The poet and editor Louis Untermeyer, approached by Frost as a possible reader and publisher for Francis’s work, said once that Francis’s poetry “reminded me so much of Robert’s that until I learned better, I thought my leg was being pulled and Robert Francis was an alter ego Robert Frost had invented by slightly altering his last name.” It was Francis’s poem “Blue Winter” that Frost offered up to Untermeyer for consideration:
Blue Winter
Winter uses all the blues there are.
One shade of blue for water, one for ice,
Another blue for shadows over snow.
The clear or cloudy sky uses blue twice-
Both different blues.

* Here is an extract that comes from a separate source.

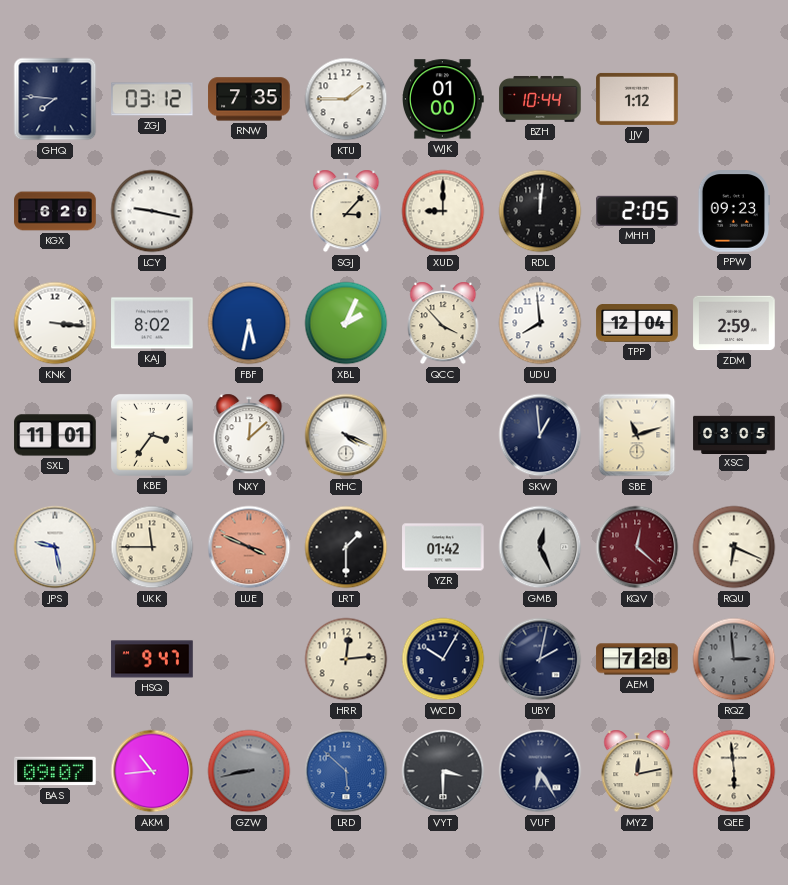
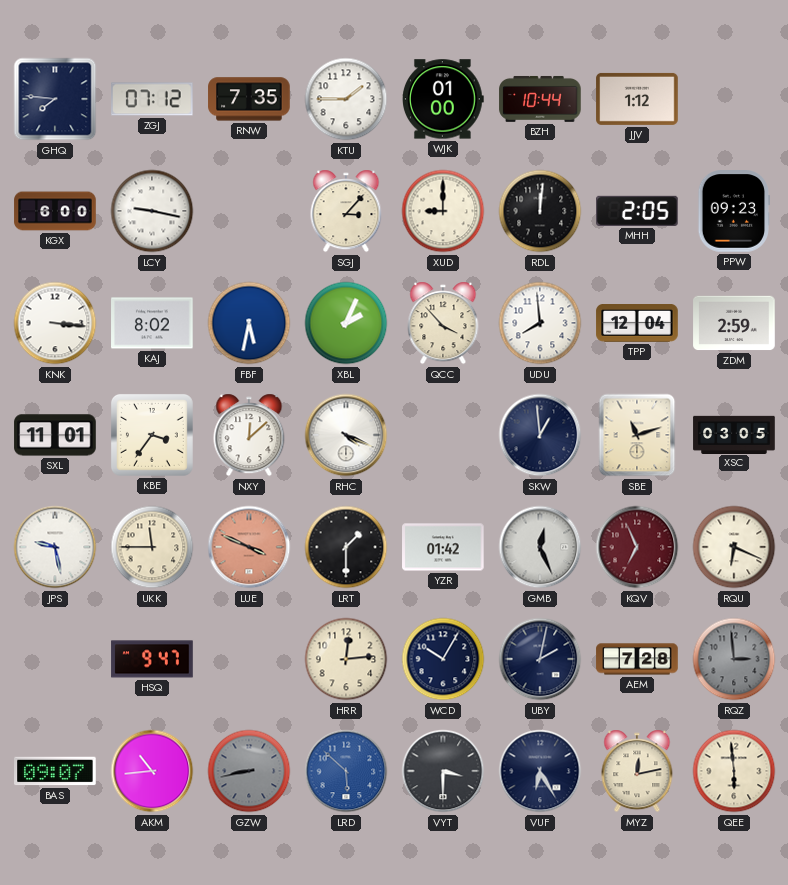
ZGJ: 03:12 -> 07:12
KGX: 6:20 -> 6:00
KQV: 12:22 -> 6:56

And hills row after row
Are colored blue according to how far.
You know the blue-jays double-blur device
Shows best when there are no green leaves to show.
And Sirius is a winterbluegreen star.
In fact, “Blue Winter” does sound like Frost – the focus on nature as both independent of and analogous to the human condition, the contemplative mood, the fine control of rhyme scheme, and the structure which hints at becoming a classic sonnet but is satisfied instead to end without an Elizabethan bang. The language itself falls into the iambic rhythms of “plain speech” (a quality Frost mentioned often in association with his own work); Francis even seems quite casual in places, as in his decision not to name those “different blues” in Line 5, and in his unusual repetition in Line 8 of the word “show(s)” which both opens and ends the line – that’s something we do all the time when speaking, but which a poet seldom does in a single line. Frost and Francis deliberately sought out this quality of relaxed speech to avoid the over-constructed and inflated diction of their predecessors (you can hear that sound even today in poems written by poets who mistake inflated diction for serious thought.) The words of Francis’s poem are common one- or two-syllable choices until we reach that lovely neologism “winterbluegreen” in the last line, suggesting a playfulness and an approach to words as constructed, man-made objects. That approach is more Franciscan than Frostian.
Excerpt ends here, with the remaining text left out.